Há anos ouvimos que “o futuro é tech”, que quem não souber programar vai ficar para trás, agora ainda mais “que a IA vai eliminar tudo”. Essa narrativa chegou antes de qualquer política pública (como sempre), antes de qualquer currículo reformulado, antes de qualquer dado longitudinal que confirmasse o que ela afirma com tanta certeza.
E ela chegou especialmente forte para jovens que ainda estão decidindo o que fazer da vida. A imagem que escolhi para acompanhar esse texto é uma aquarela de mãos tricotando figuras humanas. Quem está costurando as escolhas dos jovens? Quem define quais fios são válidos e quais devem ser descartados?

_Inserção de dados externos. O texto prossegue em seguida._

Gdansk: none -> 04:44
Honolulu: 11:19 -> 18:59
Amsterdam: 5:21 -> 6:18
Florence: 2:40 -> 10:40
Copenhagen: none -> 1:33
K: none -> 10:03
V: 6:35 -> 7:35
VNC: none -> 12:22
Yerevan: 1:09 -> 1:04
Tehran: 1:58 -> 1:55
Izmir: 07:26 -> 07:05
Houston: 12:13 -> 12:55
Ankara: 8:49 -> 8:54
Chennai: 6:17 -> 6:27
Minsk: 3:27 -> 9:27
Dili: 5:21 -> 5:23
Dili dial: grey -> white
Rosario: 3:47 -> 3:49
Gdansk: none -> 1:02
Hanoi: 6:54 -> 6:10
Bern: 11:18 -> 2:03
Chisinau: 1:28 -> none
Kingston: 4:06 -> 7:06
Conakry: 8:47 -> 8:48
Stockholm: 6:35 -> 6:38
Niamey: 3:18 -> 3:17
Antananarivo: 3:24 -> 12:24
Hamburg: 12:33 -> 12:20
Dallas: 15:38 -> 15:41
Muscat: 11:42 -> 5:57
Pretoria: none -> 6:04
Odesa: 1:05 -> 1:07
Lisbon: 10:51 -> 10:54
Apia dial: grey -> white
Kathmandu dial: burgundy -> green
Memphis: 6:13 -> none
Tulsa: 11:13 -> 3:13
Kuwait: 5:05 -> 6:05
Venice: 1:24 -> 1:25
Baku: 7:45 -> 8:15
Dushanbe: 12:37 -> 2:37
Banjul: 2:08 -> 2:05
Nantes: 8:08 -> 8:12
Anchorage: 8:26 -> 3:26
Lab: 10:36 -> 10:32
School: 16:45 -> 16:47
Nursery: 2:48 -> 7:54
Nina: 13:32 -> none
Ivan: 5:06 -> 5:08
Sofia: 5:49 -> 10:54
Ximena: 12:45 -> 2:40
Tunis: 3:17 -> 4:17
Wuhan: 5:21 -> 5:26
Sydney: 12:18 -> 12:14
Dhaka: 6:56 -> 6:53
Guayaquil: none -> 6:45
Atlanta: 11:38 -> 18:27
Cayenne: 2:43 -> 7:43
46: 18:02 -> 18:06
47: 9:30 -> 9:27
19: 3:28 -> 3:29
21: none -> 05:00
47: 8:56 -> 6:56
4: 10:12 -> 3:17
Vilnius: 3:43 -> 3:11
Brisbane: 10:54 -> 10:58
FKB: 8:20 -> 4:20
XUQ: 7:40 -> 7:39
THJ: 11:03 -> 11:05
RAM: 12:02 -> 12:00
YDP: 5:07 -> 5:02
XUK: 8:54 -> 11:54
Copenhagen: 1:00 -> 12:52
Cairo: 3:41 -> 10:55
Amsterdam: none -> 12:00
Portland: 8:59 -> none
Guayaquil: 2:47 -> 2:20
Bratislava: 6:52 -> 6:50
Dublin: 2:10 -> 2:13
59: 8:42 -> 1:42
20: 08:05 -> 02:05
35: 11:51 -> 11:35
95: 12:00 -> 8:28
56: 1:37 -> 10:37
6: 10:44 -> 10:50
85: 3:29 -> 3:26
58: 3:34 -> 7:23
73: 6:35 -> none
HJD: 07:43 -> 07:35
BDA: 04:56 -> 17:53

Quem define o resultado desse grande emaranhado de vidas?
Recentemente vi um relatório da Gallup-Lumina que descreve a relação dos estudantes com a Inteligência Artificial. Achei interessante que eles trouxeram que quase metade dos estudantes universitários americanos já considerou mudar de curso por causa da IA. 16% já mudaram de fato. O que me vem na cabeça é uma geração inteira sendo convencida de que certas escolhas profissionais têm futuro e outras não. Isso sempre aconteceu, claro. Mas quem ganha quando todo mundo quer fazer IA? Quando todo mundo quer ir para áreas de tecnologia?
Todo mundo quer fazer curso de IA. Todo mundo quer trabalhar com dados. Muita gente vem me contar animada que vai prestar vestibular para alguma coisa ligada à inteligência artificial. E eu fico pensando quantas dessas pessoas sabem que vão encontrar um mundaréu de matemática? O Brasil tem um dos piores índices de aprendizagem matemática do mundo.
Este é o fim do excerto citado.